Он не стал говорить, что донесения группы, с которой сотрудничал Хартман, давно не представляют большой ценности для СИС. Львиная доля оперативно-тактической информации была им попросту неинтересна. Они получали ее в более полном и точном объеме через взлом «Энигмы». За это в СИС не готовы были платить высокую цену. Вместо этого Виклунд сказал на прощание, положив ладонь на плечо Хартману:
— Я швед. Вы испанец. Простые, в сущности, люди. Что нас объединяет? Правильно. Незначительность. Следовательно, у нас общая цель — выжить, не потеряв достоинства. Не правда ли?
— Правда, — согласился Хартман. — Только достоинство бывает разных сортов. За высший не принято платить мелочью из разбитой копилки и мятыми бумажками, воняющими предательством.
— Мы заплатим золотом, Франс. Чистым американским золотом.
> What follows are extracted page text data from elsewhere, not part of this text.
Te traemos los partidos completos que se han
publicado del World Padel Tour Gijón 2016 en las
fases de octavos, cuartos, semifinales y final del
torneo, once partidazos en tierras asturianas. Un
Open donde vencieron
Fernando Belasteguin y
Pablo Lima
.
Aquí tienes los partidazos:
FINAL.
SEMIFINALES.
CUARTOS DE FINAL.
Вечером за ужином в посольстве Виклунд, как и было договорено, изложил содержание беседы тощему и медлительному, как богомол, посланнику Швеции в Берлине Арвиду Риккерту. Тот его внимательно выслушал, молча доел хвост окуня, коснулся салфеткой крепко сжатых губ, снял и тщательно протер роговые очки, водрузил их обратно на твердый сук носа и только тогда задумчиво произнес:
— Попридержите эту информацию. На рынке могущества сегодня спрос превышает предложение. Отчего бы Швеции не выступить посредником в переговорах англосаксов с СС? Как бы там ни было, но если Шелленберг захочет торговать урановыми секретами, то мы станем торговать Шелленбергом.
Берлин, Молльштрассе,
«У белого вола»,
24 июля
С лицом бледным, как вол, изображенный на вывеске ресторана, Зееблатт, позабыв нацепить очки, пытался осмысленно рассмотреть фотографию, которую держал в руках, — и не мог. Руки безбожно тряслись, в глазах расплывалось какое-то мутное пятно, как на экране, когда пленку зажевывает кинопроектор, мысли плавились, погруженные в бездну ужаса. Впрочем, рассматривать там было особенно нечего, так как и беглого взгляда было довольно, чтобы понять: на фото, без сомнения, сам Зееблатт, который, нежно приобняв за талию худенького юношу, целует того в губы. Юноша, опять-таки без сомнения, является секретарем шведской миссии в Берлине Олафом Крулдом. Комментарии, как говорится, были излишни, но Хартман посчитал нужным добавить:
— Мы располагаем и более шокирующими материалами, которые будут переданы во все инстанции в случае, если вы проявите неблагоразумие. Даже если вам взбредет в голову донести на меня в гестапо, ваша судьба будет предопределена. Рейх, как известно, строго карает за такие штучки. Лагерь — это как минимум. А так: прощай светская жизнь, прощай медицина, комфорт и мальчики. Вас повесят.